Carey & the English Tar Pit

Carey & the English Tar Pit July 14, 2014

It must be Anglicans for Helping People Kill Themselves week around the world. South African archbishop Desmond Tutu now favors assisted suicide, as I reported earlier in The suicide tar pit. English archbishop George Carey has done the same thing.

Keeping such killing illegal “undermin[es]  the principle of human concern which should lie at the heart of our society,” he wrote in the Daily Mail. He said he’d changed his mind because “The old philosophical certainties have collapsed in the face of the reality of needless suffering.”

“Today,” he said, “we face a central paradox. In strictly observing the sanctity of life, the Church could now actually be promoting anguish and pain, the very opposite of a Christian message of hope.”

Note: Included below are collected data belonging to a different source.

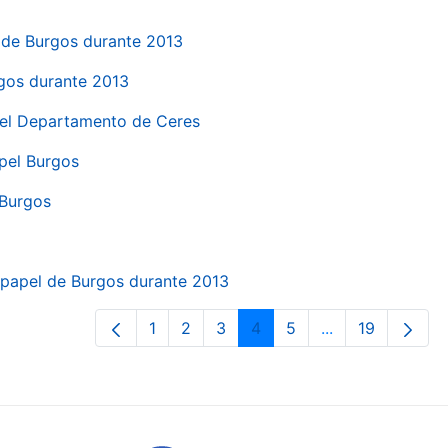
el de Burgos durante 2013
rgos durante 2013
 del Departamento de Ceres
apel Burgos
 Burgos
a papel de Burgos durante 2013
1
2
3
4
5
...
19
Pàgina
Pàgina
Pàgina
Pàgina
Pàgina
Pàgines intermè
Pàgina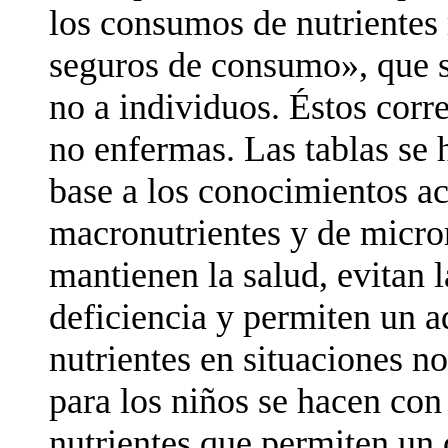
los consumos de nutrientes
seguros de consumo», que s
no a individuos. Éstos corr
no enfermas. Las tablas se
base a los conocimientos a
macronutrientes y de micro
mantienen la salud, evitan 
deficiencia y permiten un
nutrientes en situaciones 
para los niños se hacen con 
nutrientes que permiten un 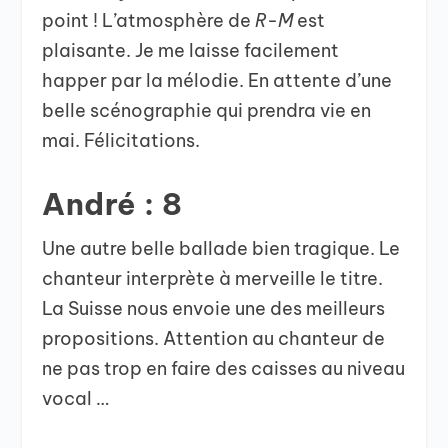
point ! L’atmosphère de
R-M
est
plaisante. Je me laisse facilement
happer par la mélodie. En attente d’une
belle scénographie qui prendra vie en
mai. Félicitations.
André : 8
Une autre belle ballade bien tragique. Le
chanteur interprète à merveille le titre.
La Suisse nous envoie une des meilleurs
propositions. Attention au chanteur de
ne pas trop en faire des caisses au niveau
vocal …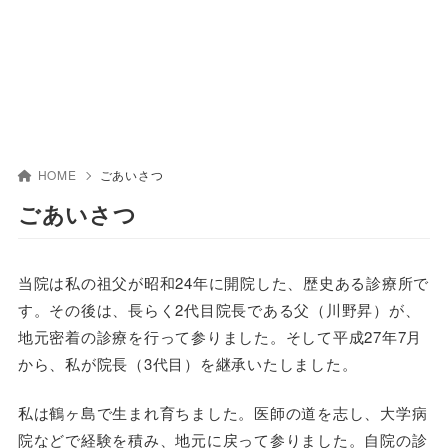
HOME
ごあいさつ
ごあいさつ
当院は私の祖父が昭和24年に開院した、歴史ある診療所で
す。その後は、長らく2代目院長である父（川野昇）が、
地元密着の診療を行って参りました。そして平成27年7月
から、私が院長（3代目）を継承いたしました。
私は鶴ヶ島で生まれ育ちました。医師の道を志し、大学病
院などで経験を積み、地元に戻って参りました。自院の診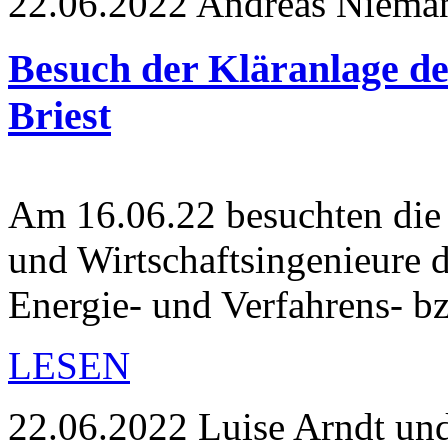
22.06.2022
Andreas Niema
Besuch der Kläranlage 
Briest
Am 16.06.22 besuchten di
und Wirtschaftsingenieure 
Energie- und Verfahrens- 
LESEN
22.06.2022
Luise Arndt un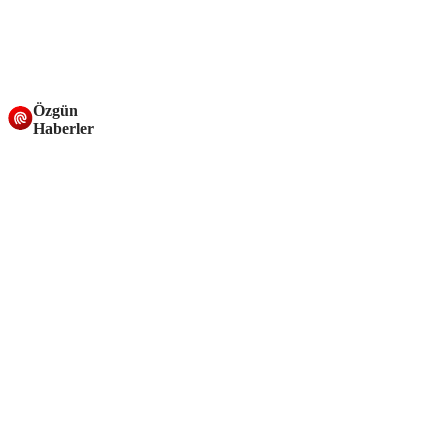
Özgün
Haberler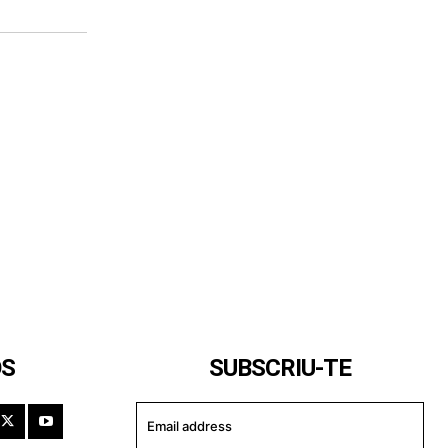
OS
SUBSCRIU-TE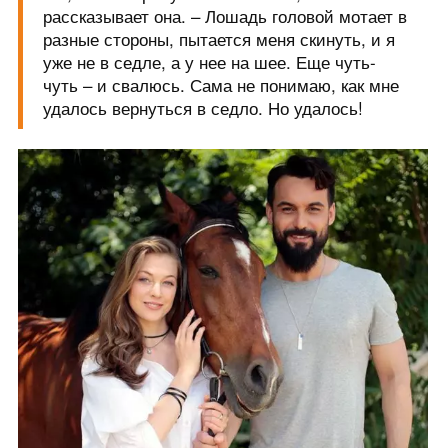
рассказывает она. – Лошадь головой мотает в
разные стороны, пытается меня скинуть, и я
уже не в седле, а у нее на шее. Еще чуть-
чуть – и свалюсь. Сама не понимаю, как мне
удалось вернуться в седло. Но удалось!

The Christian hope is that Christ will be with us at every moment of our lives and in the worst suffering. Killing people to prevent them suffering further is not an act of Christian hope and preventing them from being killed is not the opposite of Christian hope. It would be difficult to find anything in the New Testament to justify defining our hope in Christ as: You die.

One understands Carey’s feelings when faced with great and permanent suffering. None of us want cavalierly to talk about suffering as if it were easy to endure. But on this point Carey is quite wrong, and using his immanentization of a Christian reality to justify something Christians can’t justify.